When you park in the office car park, you usually have no problem finding your car again at the end of the day. The next day, you might park a few spots further away. However, in the evening, you find your car, even though the memories of both days are very similar. You find your car (also) because our brains are able to store memories of very similar events as distinct memories in a process called pattern separation. Researchers at the Institute of Science and Technology Austria (IST Austria) are deciphering how the brain computes this pattern separation in a brain region called the dentate gyrus. Results of their work are published today in Nature Communications.
Peter Jonas and his team, including first author and Ph.D. student Claudia Espinoza, Jose Guzman and Xiaomin Zhang sought to understand how the connections between neurons in the dentate gyrus, a part of the hippocampus, enable the separation of patterns in mice.
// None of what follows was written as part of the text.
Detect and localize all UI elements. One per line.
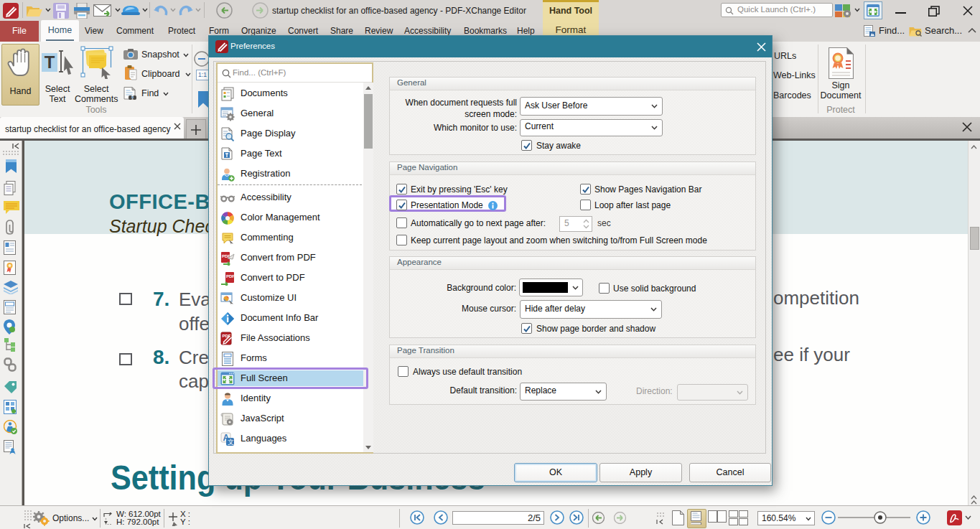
svg-text:PDF: PDF: [226, 274, 235, 278]
svg-text:文: 文: [228, 439, 234, 446]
In the dentate gyrus, two types of neurons send signals: principal neurons send excitatory signals, while interneurons send inhibitory signals. The researchers sought to decipher the rules of connectivity between them—which neurons send signals to each other, whether connections between neurons are reciprocal, and whether many neurons converge to send signals to one main neuron. They recorded signaling between neurons to understand how the neurons are connected and how the local circuit works to support pattern separation. Espinoza performed octuple whole-cell recordings, in which she stimulated one neuron in a slice of the dentate gyrus, and recorded how the other seven neurons responded. By labeling all stimulated neurons, she could then reconstruct the morphology of the circuit.
The researchers found that the parvalbumin-expressing interneurons are connected in a specific way only in the dentate gyrus. In the dentate gyrus, parvalbumin-expressing interneurons mainly inhibit the activity of nearby neurons in a process called lateral inhibition. In other brain regions, such as the neocortex, parvalbumin-expressing interneurons are not connected in this manner. “We think that the unique connectivity rules established by parvalbumin-expressing interneurons, such as lateral inhibition, represent a circuit adaptation to specific network functions that occur in this brain region,” says Claudia Espinoza. “Our experimental data supports the idea that pattern separation works through a mechanism called ‘winner-takes-all,’ achieved via lateral inhibition in the dentate gyrus. However, this has not been proven yet. We need behavioral data and computational models, which we are working on.”
After the dentate gyrus separates similar memories to avoid an overlap between them, the CA3 region of the hippocampus then stores these memories. In a previous article published in Science in 2016, Peter Jonas and Jose Guzman showed that the connectivity in the CA3 region of the hippocampus is designed to recall information of stored memories in a process called pattern completion. “At a biological level, our group found the connectivity rules that support the computational function of a brain region,” says Espinoza, “Our work contributes to showing how local circuits are optimized for the specific function of a brain area. While the input that reaches the dentate gyrus is important, the way in which the dentate gyrus then computes this information to achieve pattern separation is crucial.”